Why did the mortality rate of people dying due to COVID go up after vaccine rollout?

Note, mortality rate = percentage of people in a population dying

I'm not asking why deaths went up.




Also let me clarify - I'm not adding my numbers wrong, I'm adding them in a way that you suggested, and suddenly don't like because it destroys your narrative. This is now the second time you've said the calculus is incorrect.


You are absolutely adding your numbers wrong. The mortality you're calculating for post vaccination includes deaths that occured pre and post july 1. Thats why it seems like mortality is going up in your numbers.

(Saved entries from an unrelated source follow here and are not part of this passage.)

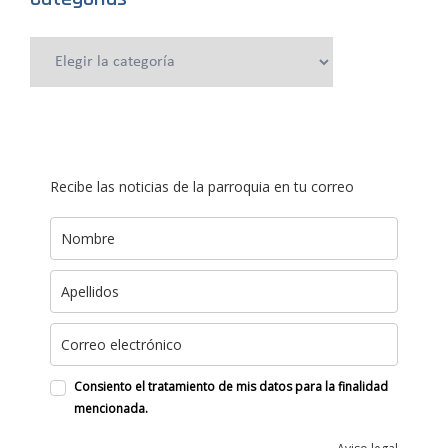
Categorías
Recibe las noticias de la parroquia en tu correo
Consiento el tratamiento de mis datos para la finalidad
mencionada.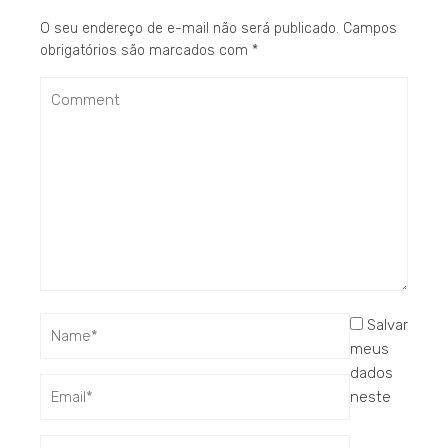
O seu endereço de e-mail não será publicado.
Campos
obrigatórios são marcados com
*
Salvar
meus
dados
neste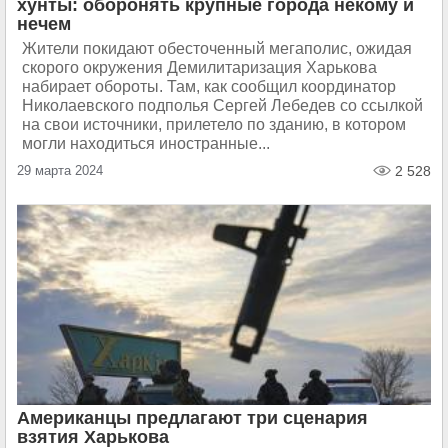
хунты: оборонять крупные города некому и
нечем
Жители покидают обесточенный мегаполис, ожидая
скорого окружения Демилитаризация Харькова
набирает обороты. Там, как сообщил координатор
Николаевского подполья Сергей Лебедев со ссылкой
на свои источники, прилетело по зданию, в котором
могли находиться иностранные...
29 марта 2024
2 528
Американцы предлагают три сценария
взятия Харькова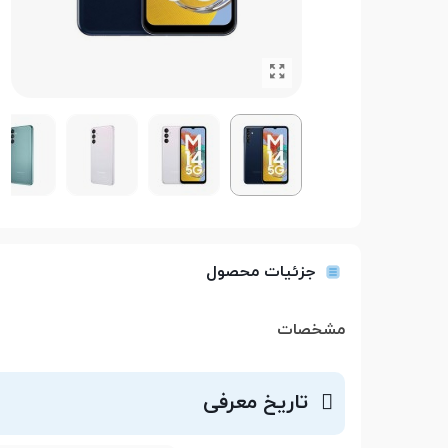
جزئیات محصول
مشخصات
تاریخ معرفی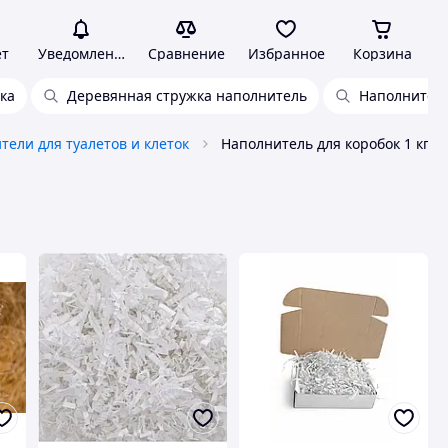
ет
Уведомления
Сравнение
Избранное
Корзина
ка
Деревянная стружка наполнитель
Наполнитель
тели для туалетов и клеток
Наполнитель для коробок 1 кг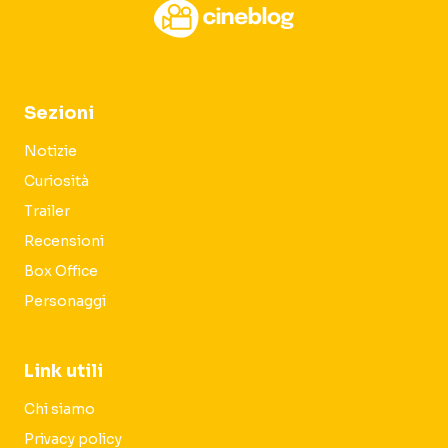
Sezioni
Notizie
Curiosità
Trailer
Recensioni
Box Office
Personaggi
Link utili
Chi siamo
Privacy policy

Here's the real math now that I'm home and not responding from my phone (Your raw numbers because I'm too lazy to go find my own):

July 1st, before vaccines:

CA: Total deaths = 63,141 = .16% mortality rate
TX: Total deaths = 51,480 = .17% mortality rate

December 31st, after vaccines:

CA: Total deaths = 75,847 = .19% mortality rate
TX: Total deaths = 74,491 = .25% mortality rate

California deaths from july1 to dec 31: 75847-63141 = 12,706 deaths
Texas deaths from july 1 to dec 31: 74491-51480 = 23,011 deaths

Population of CA: 39.5 million
Population of texas: 29 Million

Deaths per million people from July 1 to December 31

California: 12,706 / 39.5 = 321 deaths per million people
Texas: 23,011/29 = 793 deaths per million people

This demonstrates post july 1 when the vaccines were widely available to the general public, texas had more than double the deaths per million people compared to california. This doesn't say anything about vaccination status or rates just raw numbers of covid deaths. You can then take these computed numbers and plot them against the vaccination rates on the NYT tracker and boom you've replicated the original graph I posted. Math is both easy and fun! In fact upon more thought, the numbers you have for mortality show that both texas and california had similar rates of mortality prior to the vaccine being widely available, but then texas faltered in its vaccination effort at the same time Delta reached the US and they paid the price for it.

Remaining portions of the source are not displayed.